Pimco CEO and co-CIO Mohamed El-Erian says the financial crisis raises questions about capitalism itself.
“Capitalism has always, and will always be, prone to traditional market failures, El-Erian writes in the Financial Times. “The answer is to accept this, and work harder at reducing the chances of a catastrophic failure reaching the few areas that amplify the good and bad aspects of the system.”
In the last decade, El-Erian notes, Iceland, Ireland, Switzerland, the United Kingdom and the United States lost sight of the fact that finance isn't a standalone industry but, instead, depends on its ability to serve the real economy.
“This failure was compounded by the view held by some that finance could even constitute the next phase in the natural evolution of capitalism (from agriculture to industry, services and, ultimately finance),” he says, illusions that were abetted by patchy prudential regulation, bad incentives and horrid compensation practices.
“Society as a whole produced and consumed too much finance, especially through a disruptive technology that was insufficiently understood and tested,” says El-Erian. “The result was the mother of all capitalistic overdoses, the implications of which are enormous and will be felt for years to come.”

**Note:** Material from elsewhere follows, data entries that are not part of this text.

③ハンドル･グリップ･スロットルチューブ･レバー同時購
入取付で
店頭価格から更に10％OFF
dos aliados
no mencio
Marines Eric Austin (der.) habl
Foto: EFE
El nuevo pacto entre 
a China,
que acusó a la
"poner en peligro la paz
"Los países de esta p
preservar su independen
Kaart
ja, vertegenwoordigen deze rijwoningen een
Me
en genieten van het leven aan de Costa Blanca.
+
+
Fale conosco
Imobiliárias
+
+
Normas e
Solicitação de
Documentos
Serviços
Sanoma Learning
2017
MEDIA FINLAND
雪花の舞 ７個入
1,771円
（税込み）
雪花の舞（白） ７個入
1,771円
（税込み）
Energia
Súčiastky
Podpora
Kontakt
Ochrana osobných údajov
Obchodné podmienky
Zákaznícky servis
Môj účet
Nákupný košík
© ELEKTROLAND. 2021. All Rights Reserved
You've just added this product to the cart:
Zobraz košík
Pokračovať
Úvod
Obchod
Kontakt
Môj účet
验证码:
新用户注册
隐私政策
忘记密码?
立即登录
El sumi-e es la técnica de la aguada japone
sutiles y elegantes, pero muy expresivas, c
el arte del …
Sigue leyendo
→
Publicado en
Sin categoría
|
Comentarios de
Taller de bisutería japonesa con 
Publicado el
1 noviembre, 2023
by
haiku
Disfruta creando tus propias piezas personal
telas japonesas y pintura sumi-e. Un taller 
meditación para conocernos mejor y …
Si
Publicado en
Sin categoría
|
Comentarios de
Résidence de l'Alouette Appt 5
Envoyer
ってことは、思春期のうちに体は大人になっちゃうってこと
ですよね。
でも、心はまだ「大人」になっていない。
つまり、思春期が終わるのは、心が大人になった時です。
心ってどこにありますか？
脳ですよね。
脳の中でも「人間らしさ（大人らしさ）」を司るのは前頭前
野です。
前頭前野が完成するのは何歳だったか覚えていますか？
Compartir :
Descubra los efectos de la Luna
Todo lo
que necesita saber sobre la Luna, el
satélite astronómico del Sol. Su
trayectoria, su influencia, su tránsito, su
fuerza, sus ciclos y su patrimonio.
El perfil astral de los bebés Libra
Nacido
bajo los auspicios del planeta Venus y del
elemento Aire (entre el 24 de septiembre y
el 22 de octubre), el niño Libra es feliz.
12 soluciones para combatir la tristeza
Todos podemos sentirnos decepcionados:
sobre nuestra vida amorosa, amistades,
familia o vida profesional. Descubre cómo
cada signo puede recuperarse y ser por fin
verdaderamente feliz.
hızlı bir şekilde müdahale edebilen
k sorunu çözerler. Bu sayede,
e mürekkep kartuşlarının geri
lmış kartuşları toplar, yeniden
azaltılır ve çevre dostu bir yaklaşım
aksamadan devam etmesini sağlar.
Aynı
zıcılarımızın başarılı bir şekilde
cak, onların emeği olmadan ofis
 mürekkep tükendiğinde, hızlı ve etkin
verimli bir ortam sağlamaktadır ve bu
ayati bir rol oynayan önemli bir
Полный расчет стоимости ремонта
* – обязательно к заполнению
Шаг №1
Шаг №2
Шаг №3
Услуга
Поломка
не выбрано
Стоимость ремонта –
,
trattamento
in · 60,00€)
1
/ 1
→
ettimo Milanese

Also during the past decade, emerging economies such as China embarked on their own capitalist economic revolution. “This enabled them to pull millions of their citizens out of poverty,” El-Erian says. “In the process, they added considerable productive capacity to a global economy, which only partially understood the consequences.”
According to El-Erian, too many of the institutions critical to the smooth functioning of capitalism utterly failed to deliver when they were needed most, hindered by poor governance in both the public and private sectors, uneven global representation and partial information.
“Each of these areas can be corrected,” El-Erian says. “Theoretically at least, what has occurred is less a calamity of the system as a whole, and more an issue of how it was run.”
Yet, four years into the crisis, little has been done to repair the damage coherently and comprehensively and to safeguard the real victims, let alone counter the risk of further costly dislocations.
“Until this is done, it will be difficult to convince the world that capitalism itself is not the problem,” says El-Erian.
The Financial Post reports that besieged capitalism will be the subtext at the World Economic Forum held in Davos, the five-day conference that is the world’s most elite gathering of political and business leaders and academics.